Stocks fell even as the Reserve Bank of India cut its key repurchase rate by 25 basis points to 7.75 percent, an outcome predicted by 30 of 35 analysts in a Bloomberg survey, and pared the cash reserve ratio to 4 percent from 4.25 percent. The Sensex, which closed at a two-year high of 20,103.53 on Jan. 25, trades at 15.9 times estimated earnings, the highest level since February last year, data compiled by Bloomberg show.
“As we move toward multi-year highs on the index, there would be a tendency to sell,” Aneesh Srivastava, who oversees $475 million as the chief investment officer at Mumbai-based IDBI Federal Life Insurance Co., said by phone. “The policy event is behind us, without really throwing any surprises. The 25-basis point cut was priced in.”
The Sensex has advanced 2.9 percent in 2013, extending last year’s 26-percent jump, as foreign funds bought Indian shares amid government efforts to curb subsidies, allow higher foreign investment in the retail and airline sectors and speed up infrastructure projects in a bid to revive economic growth.
Foreigners bought $24.5 billion of local shares in 2012, the most among 10 Asian markets tracked by Bloomberg. The flows helped the Sensex to its biggest annual advance in three years. Offshore funds have plowed $3.5 billion into Indian stocks this month, surpassing the previous January record of $2.18 billion set last year.
Bharti declined 2.2 percent to 349.5 rupees. Reliance Communications Ltd., India’s third-largest mobile-phone company by subscribers, sank 3.9 percent to 81 rupees. The stock, which is not part of the Sensex, was among the worst performers on the MSCI Emerging Markets Index today.
Reliance Industries dropped 1.6 percent to 882.85 rupees, the biggest decline since Oct. 8. The company’s KG-D6 and NEC-25 fields are among 14 oil and gas blocks that have been declared “no-go” areas by India’s defense ministry, barring any exploration or production activity, Press Trust of India reported yesterday, citing people it didn’t identify.
HDFC Bank Ltd., the nation’s second-largest private lender, slumped 2.7 percent to 652.45 rupees, the most since June 1. State Bank of India, the largest lender, slid 1.2 percent to 2,462.45 rupees. Tata Motors Ltd., the owner of Jaguar Land Rover, fell 1.4 percent to 304.25 rupees, ending a two-day rally. Motorcycle maker Bajaj Auto Ltd. tumbled 2.6 percent to 2,031.85 rupees, the largest drop since Aug. 29.

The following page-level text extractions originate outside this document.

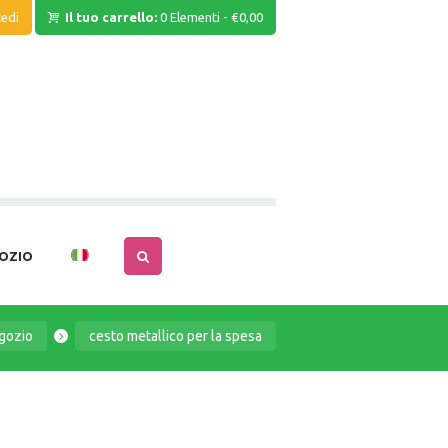
edi
Il tuo carrello:
0 Elementi
-
€0,00
OZIO
gozio
cesto metallico per la spesa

India became the first major Asian economy to cut funding costs in 2013, after inflation moderated to a three-year low of 7.18 percent in December. The reading is still the highest in the so-called BRIC group of major emerging nations. The RBI lowered its inflation estimate to 6.8 percent from 7.5 percent and said price gains are likely to stay around current levels going into 2013-2014.
“The message that we are trying to give is that as much as there is some space, it’s going to be quite limited and we are going to use it with a lot of judgment, on both the timing and the quantum,” Governor Duvvuri Subbarao said at a meeting today in Mumbai. The RBI cut its growth forecast for the year to March to 5.5 percent from 5.8 percent. That would be the slowest since 2002-2003.
“The policy had nothing dramatically positive for the stock market,” U.R. Bhat, managing director of Dalton Capital Advisors India Pvt. in Mumbai, said by phone. “RBI’s stance is relatively hawkish and it will not be able to bring down key interest rates until inflation comes under control.”
Sterlite Industries (India) Ltd., the nation’s top copper producer, had its first drop in three days after reporting group net income of 11.9 billion rupees ($222 million) for the quarter ended December, which missed the 13.9 billion-rupee median of analysts’ estimates in a Bloomberg survey. The stock lost 0.7 percent to 113.25 rupees.
Three out of 14, or 21 percent, of Sensex companies that have reported December-quarter earnings have missed forecasts, compared with 40 percent in the previous two quarters, data compiled by Bloomberg show.
The S&P CNX Nifty Index on the National Stock Exchange of India fell 0.4 percent to 6,049.90 while its January futures settled at 6,049.40. India VIX, which gauges the cost of protection against losses in the Nifty, slid 4.6 percent, the most in three weeks, to 14.47, data compiled by Bloomberg show.